如何在Linux中查找文本文件中的非ASCII字符

1. Overview

Non-ASCII characters are those that are not encoded in ASCII, such as Unicode, EBCDIC, etc. ASCII is limited to 128 characters and was initially developed for the English language.

In this tutorial, we’ll look at some tools to find and highlight non-ASCII characters within text files.

2. Setup

Let’s create a file sample.txt with multiple lines and non-ASCII characters in some lines:

$ cat >> sample.txt

This is an article on finding non-ASCII characters on Baeldung
日本人 中國的 ~=[]()%+{}@;’#!$_&-  éè  ;∞¥₤€
We hopè you find it inform@tiv€
Thank You!

We’ll use this as the sample file throughout the tutorial.

3. Using grep

grep stands for global regular expression print. It searches for particular patterns of characters in the input and outputs all lines that match.

The grep command has different variants. It is available on almost every Linux distribution system by default. Here, we’ll focus on the most widely used GNU grep.

We can use this command to find all non-ASCII characters:

$ grep --color='auto' -P -n "[\x80-\xFF]" sample.txt

Now, let’s understand this command by breaking it down:

–color=’auto’: specifies when parts of the matched pattern should be colored. The ‘auto’ value highlights matching strings if the output is written directly to the terminal. Other options include ‘always’, ‘never’, ‘tty’, etc.
-P: interprets patterns as Perl-compatible regular expressions
-n: displays each matched line with a line number
“[\x80-\xFF]”: regular expression that matches characters that are not within the ASCII range

Depending on our system settings, the above command may not work. It’ll only display some of the non-ASCII characters present. An alternative is to grep the inverse of this command, which works more effectively:

$ grep --color='auto' -P -n "[^\x00-\x7F]" sample.txt

Or, we can grep the inverse using character classes:

$ grep --color='auto' -n "[^[:ascii:]]" sample.txt

Here’s the response we get:
grep find nonascii characters

This command only displays lines containing non-ASCII characters. Additionally, it highlights non-ASCII characters in red.
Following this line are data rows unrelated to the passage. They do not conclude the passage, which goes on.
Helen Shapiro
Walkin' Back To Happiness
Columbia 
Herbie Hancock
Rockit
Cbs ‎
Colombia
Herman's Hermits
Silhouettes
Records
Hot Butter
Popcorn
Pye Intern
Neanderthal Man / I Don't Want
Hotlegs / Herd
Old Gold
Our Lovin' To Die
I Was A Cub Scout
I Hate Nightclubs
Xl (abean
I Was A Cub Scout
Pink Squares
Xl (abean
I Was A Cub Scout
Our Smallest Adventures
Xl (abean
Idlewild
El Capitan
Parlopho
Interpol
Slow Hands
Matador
We’ve used “[^\x00-\x7F]” and “[^[:ASCII:]]” as regular expressions. They match the inverse of all characters within the ASCII range.

4. Using pcregrep

pcregrep is a utility for performing file searches for specific character patterns. It utilizes the PCRE regular expressions library to support specific patterns compatible with Perl 5. We can install it through the package manager.
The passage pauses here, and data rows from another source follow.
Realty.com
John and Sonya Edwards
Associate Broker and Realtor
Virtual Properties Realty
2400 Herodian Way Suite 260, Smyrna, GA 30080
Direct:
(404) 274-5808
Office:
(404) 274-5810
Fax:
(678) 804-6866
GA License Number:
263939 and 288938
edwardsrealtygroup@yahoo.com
Let’s use this command to install on Debian, Ubuntu, or Kali distributions:

$ sudo apt install pcregrep

On the Red Hat distribution, we can use yum:

$ yum install pcregrep

Next, let’s use pcregrep to check for non-ASCII characters in our sample.txt file:

$ pcregrep --color='auto' -n "[\x80-\xFF]" sample.txt

Alternatively, we can use character classes:

$ pcregrep --color='auto' -n "[^[:ascii:]]" sample.txt

We get this output:

pcregrep find nonascii characters

Here is a breakdown of the command:

–color=”auto”: specifies when parts of the matched pattern should be colored
-n: displays each matched line with a line number
“[\x80-\xFF]”: regular expression that matches any character range outside ASCII format

We can see in the output that all non-ASCII characters have been replaced and highlighted with a red color.

5. Using perl

perl was originally built for scanning, extracting, and printing information in arbitrary text files.

It has grown into a general-purpose programming language widely used for many system management tasks.
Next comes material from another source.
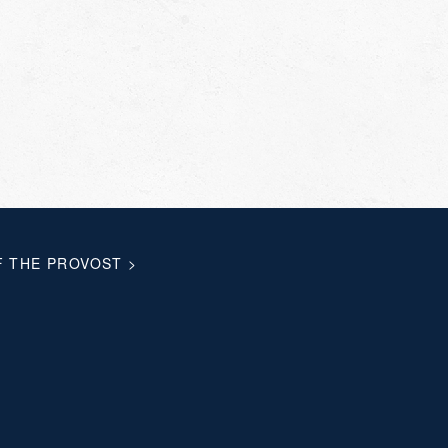
F THE PROVOST
>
perl is available by default on most Linux distributions. If it’s missing, we can install it:

$ sudo apt-get install perl

Next, let’s find non-ASCII characters using perl:

$ perl -ne 'print if /[^[:ascii:]]/' sample.txt
日本人 中國的 ~=[]()%+{}@;’#!$_&- éè ;∞¥₤€
We hopè you find it inform@tiv€

By default, the command above displays only lines that contain non-ASCII characters.

Let’s breakdown the command to understand it:

-ne: two combined flags (-n and -e) that create a new line and execute the print command respectively
‘print if…’: a small program that prints all non-ASCII characters
/[^[:ascii]]/: regular expression matching any non-ASCII character

6. Using tr

We can use the tr or translate command to translate or delete specific characters. It comes pre-installed in all the major Linux distributions.

tr allows us to perform text transformations such as uppercase to lowercase, deleting specific character patterns, etc.

Let’s use it to delete all the ASCII characters in our sample file:

$ tr -d '[:print:]' < sample.txt

日本人中國的’éè∞¥₤€
è€

We’ve used the -d flag to delete all ASCII characters. We also used [:print:]’ to match all printable ASCII characters.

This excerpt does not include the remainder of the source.